Problem description: Each record below is to be copied word for word, with pictures removed.

[Records from a collection]
********

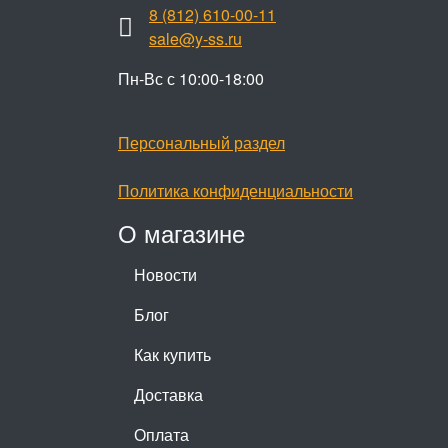
8 (812) 610-00-11
sale@y-ss.ru
Пн-Вс с 10:00-18:00
Персональный раздел
Политика конфиденциальности
О магазине
Новости
Блог
Как купить
Доставка
Оплата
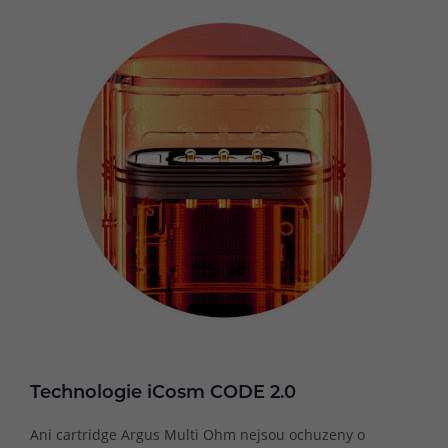
Technologie iCosm CODE 2.0
Ani cartridge Argus Multi Ohm nejsou ochuzeny o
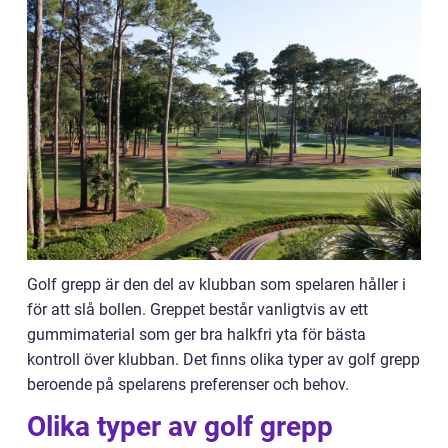
Golf grepp är den del av klubban som spelaren håller i
för att slå bollen. Greppet består vanligtvis av ett
gummimaterial som ger bra halkfri yta för bästa
kontroll över klubban. Det finns olika typer av golf grepp
beroende på spelarens preferenser och behov.
Olika typer av golf grepp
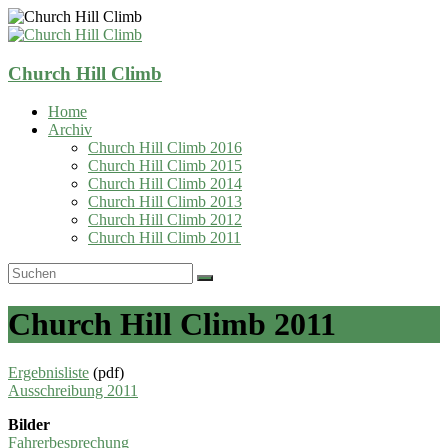
Zum
Inhalt
springen
Church Hill Climb
Home
Archiv
Church Hill Climb 2016
Church Hill Climb 2015
Church Hill Climb 2014
Church Hill Climb 2013
Church Hill Climb 2012
Church Hill Climb 2011
Church Hill Climb 2011
Ergebnisliste
(pdf)
Ausschreibung 2011
Bilder
Fahrerbesprechung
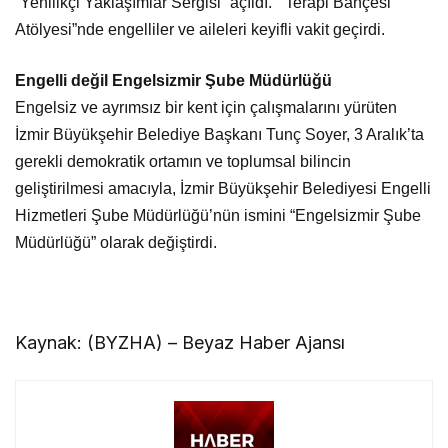
“Yenilikçi Yaklaşımlar Sergisi” açıldı. “Terapi Bahçesi
Atölyesi”nde engelliler ve aileleri keyifli vakit geçirdi.
Engelli değil Engelsizmir Şube Müdürlüğü
Engelsiz ve ayrımsız bir kent için çalışmalarını yürüten
İzmir Büyükşehir Belediye Başkanı Tunç Soyer, 3 Aralık’ta
gerekli demokratik ortamın ve toplumsal bilincin
geliştirilmesi amacıyla, İzmir Büyükşehir Belediyesi Engelli
Hizmetleri Şube Müdürlüğü’nün ismini “Engelsizmir Şube
Müdürlüğü” olarak değiştirdi.
Kaynak: (BYZHA) – Beyaz Haber Ajansı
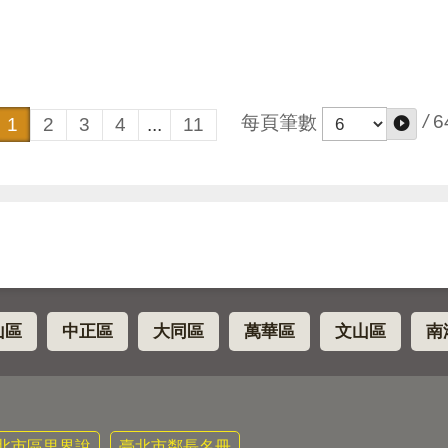
/
6
每頁筆數
1
2
3
4
...
11
山區
中正區
大同區
萬華區
文山區
南
北市區里界說
臺北市鄰長名冊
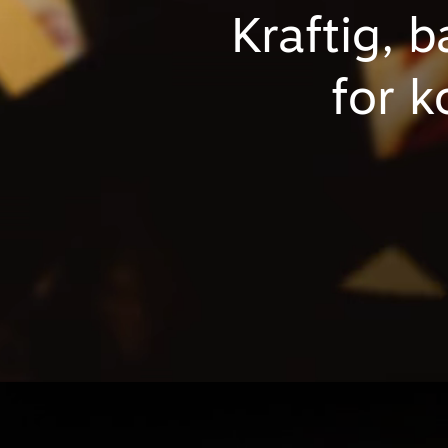
Kraftig, 
for k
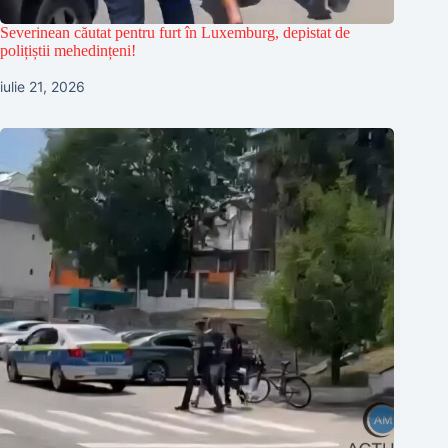
Severinean căutat pentru furt în Luxemburg, depistat de
polițiștii mehedințeni!
iulie 21, 2026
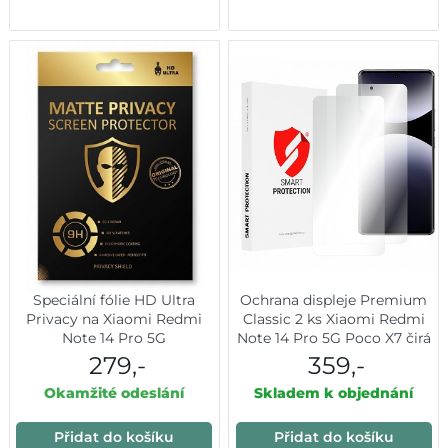
Speciální fólie HD Ultra
Ochrana displeje Premium
Privacy na Xiaomi Redmi
Classic 2 ks Xiaomi Redmi
Note 14 Pro 5G
Note 14 Pro 5G Poco X7 čirá
279,-
359,-
Okamžité odeslání
Skladem k objednání
Přidat do košíku
Přidat do košíku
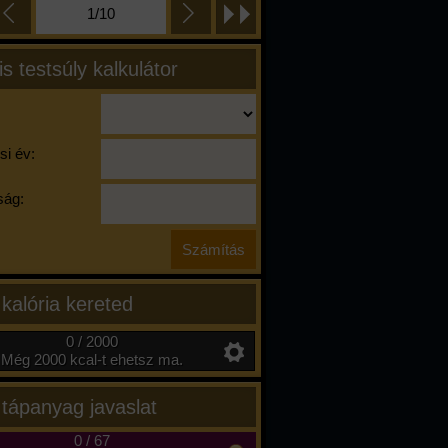
1/10
is testsúly kalkulátor
si év:
ág:
 kalória kereted
0 / 2000
Még 2000 kcal-t ehetsz ma.
 tápanyag javaslat
0
/
67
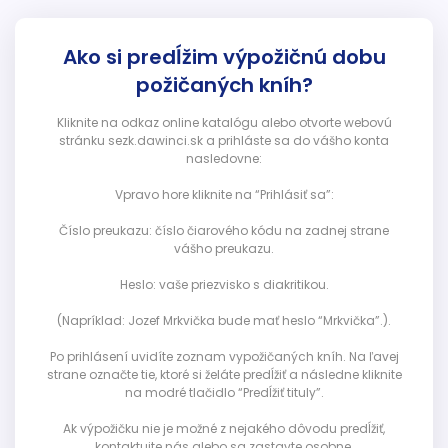
Ako si predĺžim výpožičnú dobu
požičaných kníh?
Kliknite na odkaz online katalógu alebo otvorte webovú
stránku sezk.dawinci.sk a prihláste sa do vášho konta
nasledovne:
Vpravo hore kliknite na “Prihlásiť sa”:
Číslo preukazu: číslo čiarového kódu na zadnej strane
vášho preukazu.
Heslo: vaše priezvisko s diakritikou.
(Napríklad: Jozef Mrkvička bude mať heslo “Mrkvička”.).
Po prihlásení uvidíte zoznam vypožičaných kníh. Na ľavej
strane označte tie, ktoré si želáte predĺžiť a následne kliknite
na modré tlačidlo “Predĺžiť tituly”.
Ak výpožičku nie je možné z nejakého dôvodu predĺžiť,
kontaktujte nás alebo sa zastavte osobne.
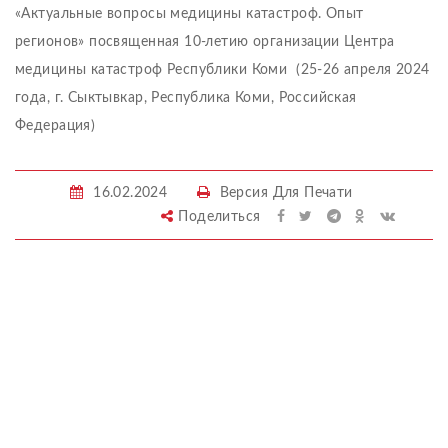
«Актуальные вопросы медицины катастроф. Опыт
регионов» посвященная 10-летию организации Центра
медицины катастроф Республики Коми (25-26 апреля 2024
года, г. Сыктывкар, Республика Коми, Российская
Федерация)
16.02.2024
Версия Для Печати
Поделиться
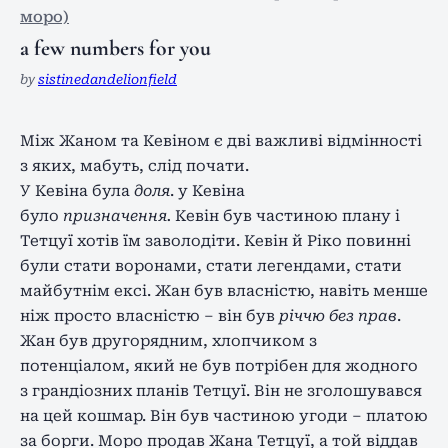
моро)
a few numbers for you
by
sistinedandelionfield
Між Жаном та Кевіном є дві важливі відмінності
з яких, мабуть, слід почати.
У Кевіна була
доля
. у Кевіна
було
призначення.
Кевін був частиною плану і
Тетцуї хотів їм заволодіти. Кевін й Ріко повинні
були стати воронами, стати легендами, стати
майбутнім ексі. Жан був власністю, навіть менше
ніж просто власністю – він був
річчю без прав
.
Жан був другорядним, хлопчиком з
потенціалом, який не був потрібен для жодного
з грандіозних планів Тетцуї. Він не зголошувався
на цей кошмар. Він був частиною угоди – платою
за борги. Моро продав Жана Тетцуї, а той віддав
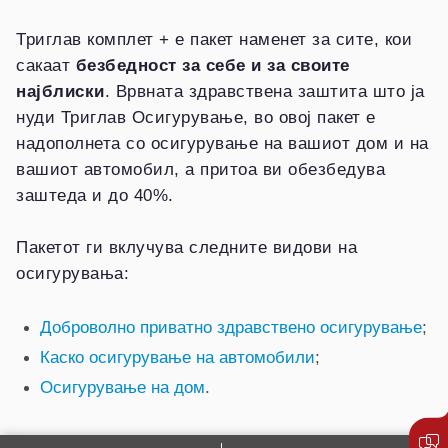
Триглав комплет + е пакет наменет за сите, кои
сакаат
безбедност за себе и за своите
најблиски
. Врвната здравствена заштита што ја
нуди Триглав Осигурување, во овој пакет е
надополнета со осигурување на вашиот дом и на
вашиот автомобил, а притоа ви обезбедува
заштеда и до 40%.
Пакетот ги вклучува следните видови на
осигурувања:
Доброволно приватно здравствено осигурување
;
Каско осигурување на автомобили
;
Осигурување на дом
.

********

Output:
8 (812) 610-00-11
sale@y-ss.ru
Пн-Вс с 10:00-18:00
Персональный раздел
Политика конфиденциальности
О магазине
Новости
Блог
Как купить
Доставка
Оплата
Technologie iCosm CODE 2.0
Ani cartridge Argus Multi Ohm nejsou ochuzeny o
Golf grepp är den del av klubban som spelaren håller i
för att slå bollen. Greppet består vanligtvis av ett
gummimaterial som ger bra halkfri yta för bästa
kontroll över klubban. Det finns olika typer av golf grepp
beroende på spelarens preferenser och behov.
Olika typer av golf grepp
Zum
Inhalt
springen
Church Hill Climb
Home
Archiv
Church Hill Climb 2016
Church Hill Climb 2015
Church Hill Climb 2014
Church Hill Climb 2013
Church Hill Climb 2012
Church Hill Climb 2011
Church Hill Climb 2011
Ergebnisliste
(pdf)
Ausschreibung 2011
Bilder
Fahrerbesprechung
“Yenilikçi Yaklaşımlar Sergisi” açıldı. “Terapi Bahçesi
Atölyesi”nde engelliler ve aileleri keyifli vakit geçirdi.
Engelli değil Engelsizmir Şube Müdürlüğü
Engelsiz ve ayrımsız bir kent için çalışmalarını yürüten
İzmir Büyükşehir Belediye Başkanı Tunç Soyer, 3 Aralık’ta
gerekli demokratik ortamın ve toplumsal bilincin
geliştirilmesi amacıyla, İzmir Büyükşehir Belediyesi Engelli
Hizmetleri Şube Müdürlüğü’nün ismini “Engelsizmir Şube
Müdürlüğü” olarak değiştirdi.
Kaynak: (BYZHA) – Beyaz Haber Ajansı
/
6
每頁筆數
1
2
3
4
...
11
山區
中正區
大同區
萬華區
文山區
南
北市區里界說
臺北市鄰長名冊
Kraftig, 
for k
Severinean căutat pentru furt în Luxemburg, depistat de
polițiștii mehedințeni!
iulie 21, 2026
Speciální fólie HD Ultra
Ochrana displeje Premium
Privacy na Xiaomi Redmi
Classic 2 ks Xiaomi Redmi
Note 14 Pro 5G
Note 14 Pro 5G Poco X7 čirá
279,-
359,-
Okamžité odeslání
Skladem k objednání
Přidat do košíku
Přidat do košíku
1/10
is testsúly kalkulátor
si év:
ág:
 kalória kereted
0 / 2000
Még 2000 kcal-t ehetsz ma.
 tápanyag javaslat
0
/
67
Ako si predĺžim výpožičnú dobu
požičaných kníh?
Kliknite na odkaz online katalógu alebo otvorte webovú
stránku sezk.dawinci.sk a prihláste sa do vášho konta
nasledovne:
Vpravo hore kliknite na “Prihlásiť sa”:
Číslo preukazu: číslo čiarového kódu na zadnej strane
vášho preukazu.
Heslo: vaše priezvisko s diakritikou.
(Napríklad: Jozef Mrkvička bude mať heslo “Mrkvička”.).
Po prihlásení uvidíte zoznam vypožičaných kníh. Na ľavej
strane označte tie, ktoré si želáte predĺžiť a následne kliknite
na modré tlačidlo “Predĺžiť tituly”.
Ak výpožičku nie je možné z nejakého dôvodu predĺžiť,
kontaktujte nás alebo sa zastavte osobne.
«Актуальные вопросы медицины катастроф. Опыт
регионов» посвященная 10-летию организации Центра
медицины катастроф Республики Коми (25-26 апреля 2024
года, г. Сыктывкар, Республика Коми, Российская
Федерация)
16.02.2024
Версия Для Печати
Поделиться
моро)
a few numbers for you
by
sistinedandelionfield
Між Жаном та Кевіном є дві важливі відмінності
з яких, мабуть, слід почати.
У Кевіна була
доля
. у Кевіна
було
призначення.
Кевін був частиною плану і
Тетцуї хотів їм заволодіти. Кевін й Ріко повинні
були стати воронами, стати легендами, стати
майбутнім ексі. Жан був власністю, навіть менше
ніж просто власністю – він був
річчю без прав
.
Жан був другорядним, хлопчиком з
потенціалом, який не був потрібен для жодного
з грандіозних планів Тетцуї. Він не зголошувався
на цей кошмар. Він був частиною угоди – платою
за борги. Моро продав Жана Тетцуї, а той віддав
Триглав комплет + е пакет наменет за сите, кои
сакаат
безбедност за себе и за своите
најблиски
. Врвната здравствена заштита што ја
нуди Триглав Осигурување, во овој пакет е
надополнета со осигурување на вашиот дом и на
вашиот автомобил, а притоа ви обезбедува
заштеда и до 40%.
Пакетот ги вклучува следните видови на
осигурувања:
Доброволно приватно здравствено осигурување
;
Каско осигурување на автомобили
;
Осигурување на дом
.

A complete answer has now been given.